>>

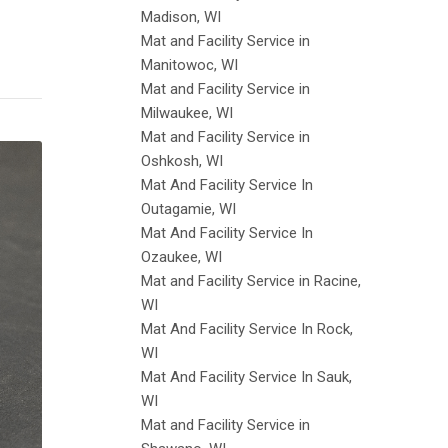
Madison, WI
Mat and Facility Service in
Manitowoc, WI
Mat and Facility Service in
Milwaukee, WI
Mat and Facility Service in
Oshkosh, WI
Mat And Facility Service In
Outagamie, WI
Mat And Facility Service In
Ozaukee, WI
Mat and Facility Service in Racine,
WI
Mat And Facility Service In Rock,
WI
Mat And Facility Service In Sauk,
WI
Mat and Facility Service in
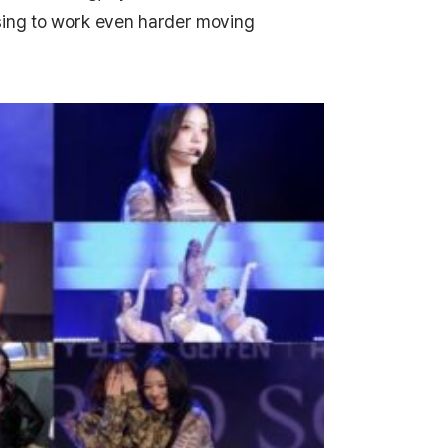
sing to work even harder moving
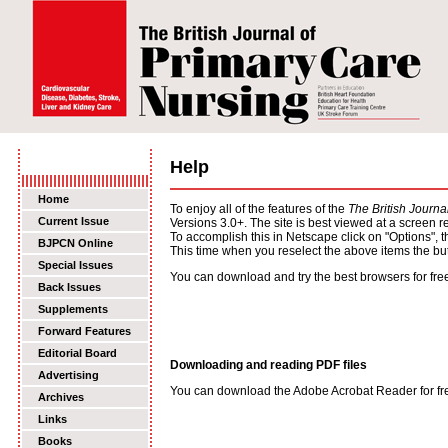
Help
Home
To enjoy all of the features of the
The British Journ
Current Issue
Versions 3.0+. The site is best viewed at a screen 
To accomplish this in Netscape click on "Options", t
BJPCN Online
This time when you reselect the above items the but
Special Issues
You can download and try the best browsers for free 
Back Issues
Supplements
Forward Features
Editorial Board
Downloading and reading PDF files
Advertising
You can download the Adobe Acrobat Reader for free 
Archives
Links
Books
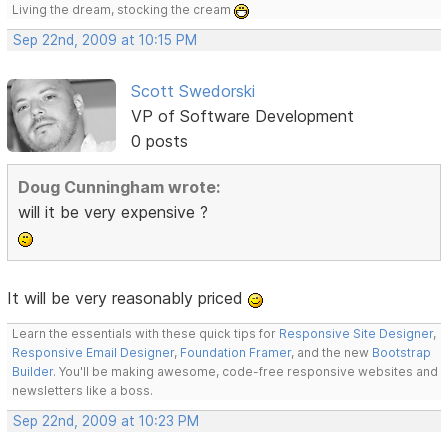
Living the dream, stocking the cream
Sep 22nd, 2009 at 10:15 PM
Scott Swedorski
VP of Software Development
0 posts
Doug Cunningham wrote:
will it be very expensive ?
It will be very reasonably priced
Learn the essentials with these quick tips for
Responsive Site Designer
,
Responsive Email Designer
,
Foundation Framer
, and the new
Bootstrap
Builder
. You'll be making awesome, code-free responsive websites and
newsletters like a boss.
Sep 22nd, 2009 at 10:23 PM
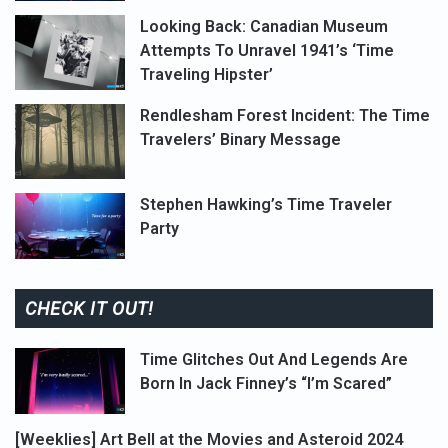
Looking Back: Canadian Museum
Attempts To Unravel 1941’s ‘Time
Traveling Hipster’
Rendlesham Forest Incident: The Time
Travelers’ Binary Message
Stephen Hawking’s Time Traveler
Party
CHECK IT OUT!
Time Glitches Out And Legends Are
Born In Jack Finney’s “I’m Scared”
[Weeklies] Art Bell at the Movies and Asteroid 2024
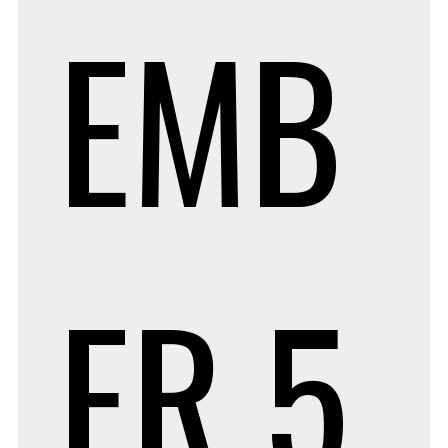
EMB
ER 5,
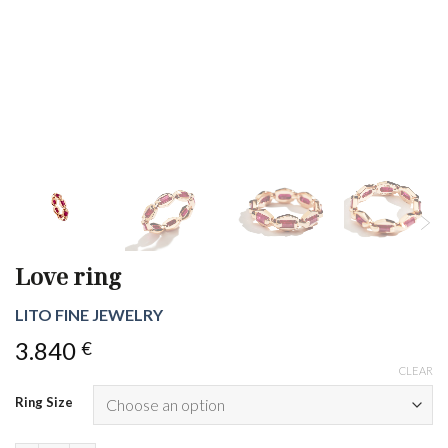
Love ring
LITO FINE JEWELRY
3.840
€
CLEAR
Ring Size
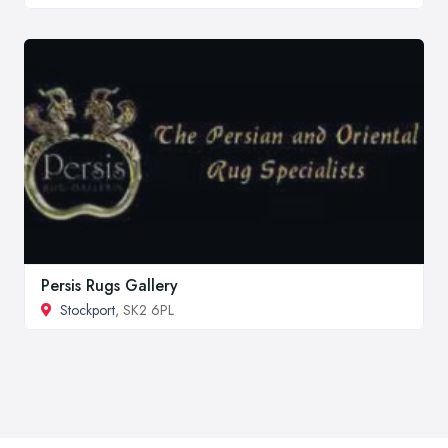
Persis Rugs Gallery
Stockport
, SK2 6PL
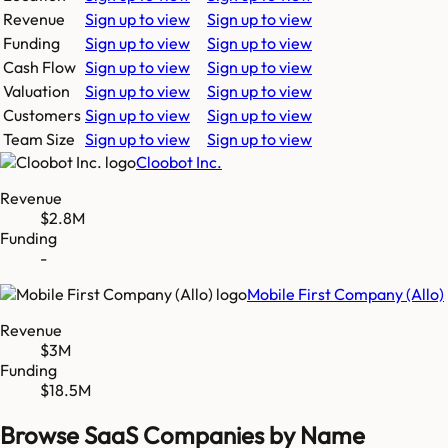
Revenue
Sign up to view
Sign up to view
Funding
Sign up to view
Sign up to view
Cash Flow
Sign up to view
Sign up to view
Valuation
Sign up to view
Sign up to view
Customers
Sign up to view
Sign up to view
Team Size
Sign up to view
Sign up to view
Cloobot Inc.
Revenue
$2.8M
Funding
-
Mobile First Company (Allo)
Revenue
$3M
Funding
$18.5M
Browse SaaS Companies by Name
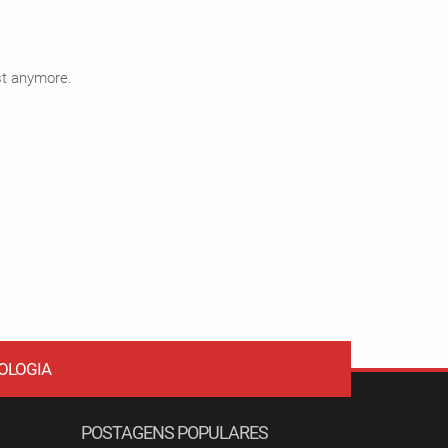
ist anymore.
OLOGIA
POSTAGENS POPULARES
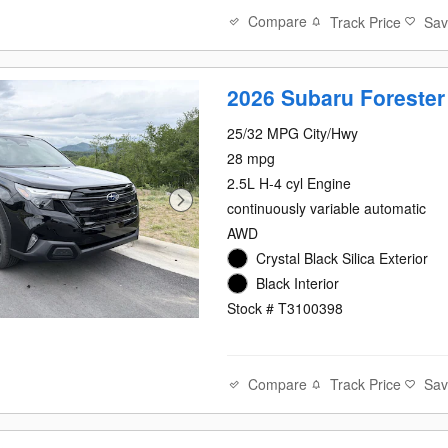
Compare
Track Price
Sa
2026 Subaru Forester
25/32 MPG City/Hwy
28 mpg
2.5L H-4 cyl Engine
continuously variable automatic
AWD
Crystal Black Silica Exterior
Black Interior
Stock # T3100398
Compare
Track Price
Sa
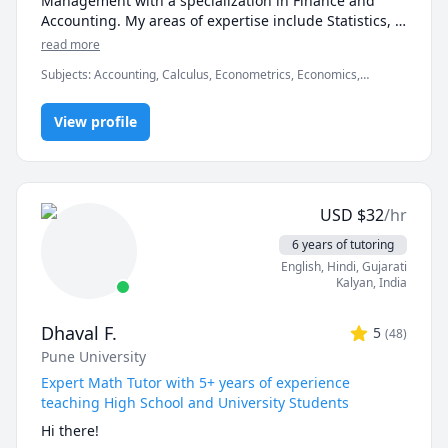
Management with a specialization in Finance and 
Accounting. My areas of expertise include Statistics, 
Finance, Algebra, Calculus, Accounting and also 
read more
Linear programming.

Subjects
:
Accounting, Calculus, Econometrics, Economics,
Finance, Financial Accounting, Java, JavaScript, Linear
I can simplify complex problems by giving simple 
Programming, PHYSICS AND CHEMISTRY, Pre-Calculus, React,
examples and helping the students relate to them. 

View profile
SQL, Software Engineering, Statistics
I've considerable experience working in consulting 
firms like Mckinsey and BCG and I'm a hands-on 
person when it comes to solving problems.
USD
$
32
/hr
6 years of tutoring
English
, Hindi
, Gujarati
Kalyan
,
India
Dhaval F.
5
(
48
)
Pune University
Expert Math Tutor with 5+ years of experience
teaching High School and University Students
Hi there!
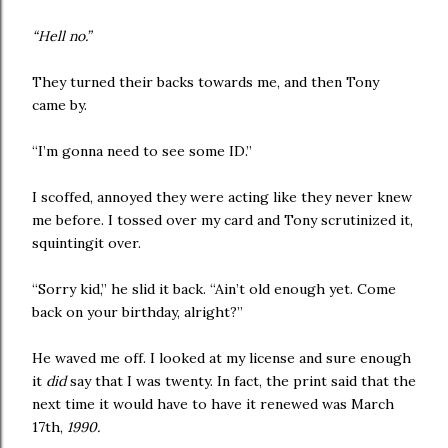
“Hell no.”
They turned their backs towards me, and then Tony
came by.
“I’m gonna need to see some ID.”
I scoffed, annoyed they were acting like they never knew
me before. I tossed over my card and Tony scrutinized it,
squintingit over.
“Sorry kid,” he slid it back. “Ain’t old enough yet. Come
back on your birthday, alright?”
He waved me off. I looked at my license and sure enough
it
did
say that I was twenty. In fact, the print said that the
next time it would have to have it renewed was March
17th,
1990.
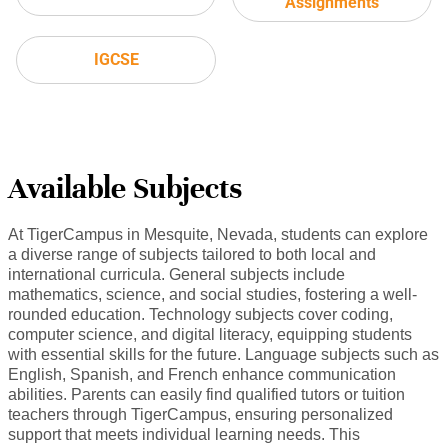
Assignments
IGCSE
Available Subjects
At TigerCampus in Mesquite, Nevada, students can explore
a diverse range of subjects tailored to both local and
international curricula. General subjects include
mathematics, science, and social studies, fostering a well-
rounded education. Technology subjects cover coding,
computer science, and digital literacy, equipping students
with essential skills for the future. Language subjects such as
English, Spanish, and French enhance communication
abilities. Parents can easily find qualified tutors or tuition
teachers through TigerCampus, ensuring personalized
support that meets individual learning needs. This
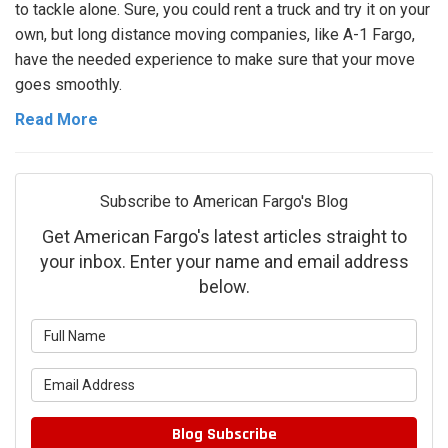
to tackle alone. Sure, you could rent a truck and try it on your
own, but long distance moving companies, like A-1 Fargo,
have the needed experience to make sure that your move
goes smoothly.
Read More
Subscribe to American Fargo's Blog
Get American Fargo's latest articles straight to
your inbox. Enter your name and email address
below.
What is your name?
What is your email address?
Blog Subscribe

<<

▶ Task details
Reproduce the records above from their first line to the line bearing "Supplements", both ends included, leaving every picture out.

▶ Expected answer
Madison, WI
Mat and Facility Service in
Manitowoc, WI
Mat and Facility Service in
Milwaukee, WI
Mat and Facility Service in
Oshkosh, WI
Mat And Facility Service In
Outagamie, WI
Mat And Facility Service In
Ozaukee, WI
Mat and Facility Service in Racine,
WI
Mat And Facility Service In Rock,
WI
Mat And Facility Service In Sauk,
WI
Mat and Facility Service in
sing to work even harder moving
Help
Home
To enjoy all of the features of the
The British Journ
Current Issue
Versions 3.0+. The site is best viewed at a screen 
To accomplish this in Netscape click on "Options", t
BJPCN Online
This time when you reselect the above items the but
Special Issues
You can download and try the best browsers for free 
Back Issues
Supplements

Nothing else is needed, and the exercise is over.